** Opening DATA SUPPLIED block **
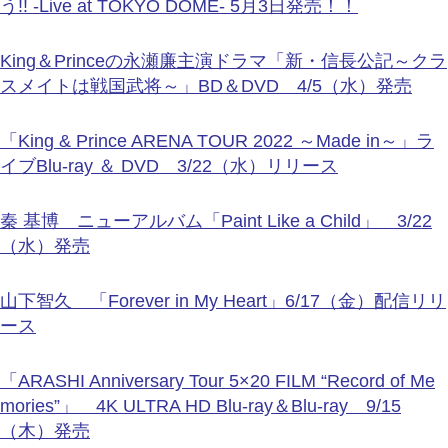
う!! -Live at TOKYO DOME- 5月3日発売！！
King＆Princeの永瀬廉主演ドラマ「新・信長公記～クラ
スメイトは戦国武将～」BD＆DVD 4/5（水）発売
「King & Prince ARENA TOUR 2022 ～Made in～」ラ
イブBlu-ray ＆ DVD 3/22（水）リリース
秦 基博 ニューアルバム「Paint Like a Child」 3/22
（水）発売
山下智久 「Forever in My Heart」6/17（金）配信リリ
ース
「ARASHI Anniversary Tour 5×20 FILM “Record of Me
mories”」 4K ULTRA HD Blu-ray＆Blu-ray 9/15
（木）発売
** Closing DATA SUPPLIED block **
(PROBLEM TO WORK ON):
With the pictures removed, return the data above word for word.

(YOUR SOLUTION):
う!! -Live at TOKYO DOME- 5月3日発売！！
King＆Princeの永瀬廉主演ドラマ「新・信長公記～クラ
スメイトは戦国武将～」BD＆DVD 4/5（水）発売
「King & Prince ARENA TOUR 2022 ～Made in～」ラ
イブBlu-ray ＆ DVD 3/22（水）リリース
秦 基博 ニューアルバム「Paint Like a Child」 3/22
（水）発売
山下智久 「Forever in My Heart」6/17（金）配信リリ
ース
「ARASHI Anniversary Tour 5×20 FILM “Record of Me
mories”」 4K ULTRA HD Blu-ray＆Blu-ray 9/15
（木）発売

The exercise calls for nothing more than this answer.